And a prose bit on the problems of blockade-running...
The door to the President's office swung open.
"Ah, Mr. Welles," Lincoln said, nodding to him. "It is a comfort to see you."
"I am ever your faithful servant, Mr. President," Welles replied, a smile touching his lips for a moment.
"Do take a seat," Lincoln invited. "Now - what news?"
"Not good news, Mr. President," Welles said, with a long sigh. "The navy yards are doing all they can to fit out new ships with guns, but the ships I want for the navy are the ships we want for running the blockade - good, well-found steamers of sound construction - and all too often there is a bidding war over those ships on the ways and laid up."
Lincoln frowned a little, then raised a finger. "Mr. Secretary, I wished to ask you about running the blockade in particular. How does it go?"
"It goes... poorly," Welles admitted. "The problem is threefold."
Lincoln leaned forwards a little to listen.
"In the first place, there is the problem of ports. We have few ports, Mr. President, or rather it would be better to say we have fewer entry points to our ports - many of them are on Long Island Sound or Chesapeake Bay, which are stopped up by a single squadron of Royal Navy ships each; worse, while ships running our blockade of the Rebels in the last year could set off from points such as Bermuda or the Bahamas or Havana, and have a journey of five or six hundred miles, we have journeys of one thousand miles from Havana or many thousands from elsewhere. It is hard for blockade running vessels to be both large enough to carry worthwhile cargoes, long-legged enough to steam from Europe, agile enough to evade the blockading British vessels and shallow enough to hide upriver from the British gunboats. We have a few such ships, and are building more, but they are not efficient; and, as I have said, they are the same ones we would want for gunboats."
The President absorbed that.
"I confess, I had been thinking in terms of how easily our own blockade was flouted," he said, considering. "And in how it was given scant respect by the British."
"The British have the reputation to make a blockade stick, which we did not," Welles admitted. "And they have brought France with them. But the second issue is the problem of ships - for, you see, there is a grave problem there."

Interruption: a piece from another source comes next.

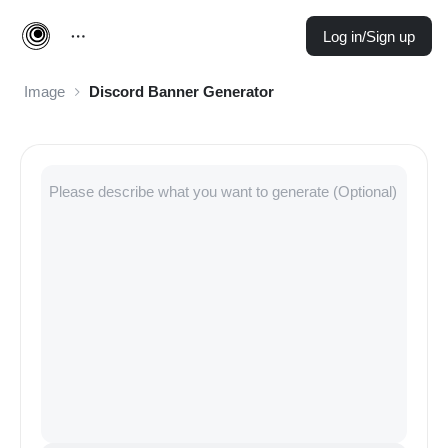
Log in/Sign up
Image
Discord Banner Generator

He shook his head. "The greatest merchant fleets in the world are the fleets of England, our own, and France," he said. "Obviously the British merchant fleet is useless, but our own is not nearly so efficient for running blockades as I would like - it is vulnerable to capture anywhere, unless it raises the flag of another power, and even then all the other powers of note have granted the British the right of search. So any ships of our own fleet we send out are liable to capture anywhere, not just upon running the blockade."
The Secretary paused, then went on. "And, as you know, we did not wish to do the same too brazenly to British ships."
"Little our forbearance granted us in that regard," Lincoln observed. "So our own ships are of no use?"
"They are of some use," Welles corrected. "There are fast mail packets under government commission, and of those I would venture perhaps one third is caught, depending on the other end of their run. But aside from that, the problem is simply that there is too much risk and too little profit, so the owners of the ships do not venture to risk them - we cannot pay enough in gold to make it worthwhile - and instead many of them are selling their ships to another flag, changing their registration and letting them take up the grain trade or other tasks. So there are not many ships willing to risk the blockade, and the two-thirds who make it through are a small number compared to the trade of New York or Boston or Philadelphia last year."
"You mentioned another flag ... such as the French?" Lincoln enquired. "Is there any hope of French assistance?"
"Little enough," Welles said, waving his hand at the map. "There have been a few, but we have to offer great incentives - a French ship may carry a cargo to the Rebels, at little risk, and trade across for cotton, or she may take the great risk of the British blockade of our shores and trade her cargo for grain or small cargoes. We must pay a great bounty, but the Rebels can actually levy a small tarriff on imports. And the same is true in Europe - it is costly to recruit ships and cargoes, and costlier to ensure the British consulate does not outbid us and buy the information from the stevedores. Just last week the Belgian Cantabria was caught off Long Island, and the rumour is that the British had word of her arrival a day ahead of her reaching Long Island Sound."
He shook his head. "But the greatest problem is that of the safety of the ships once they have docked," the Secretary said. "That is the problem that our forts have been shot out - there is little that can be easily done to prevent a British gunboat simply following our blockade runners into harbour, and they can hardly evade while entering dock."
Lincoln nodded his understanding.
"Well, Gideon, it seems you will be earning your pay," he said.